• **Directions**
Each line from the line containing "Privacy Policy" through the last line of the entries is to be reproduced exactly as it stands.

• **Data listing**
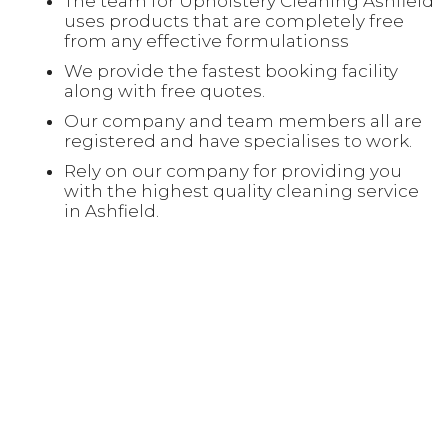
The team for Upholstery Cleaning Ashfield
uses products that are completely free
from any effective formulationss
We provide the fastest booking facility
along with free quotes.
Our company and team members all are
registered and have specialises to work.
Rely on our company for providing you
with the highest quality cleaning service
in Ashfield.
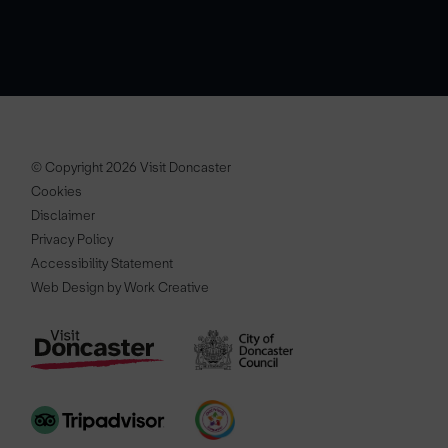
© Copyright 2026 Visit Doncaster
Cookies
Disclaimer
Privacy Policy
Accessibility Statement
Web Design by Work Creative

• **Exercise result**
Privacy Policy
Accessibility Statement
Web Design by Work Creative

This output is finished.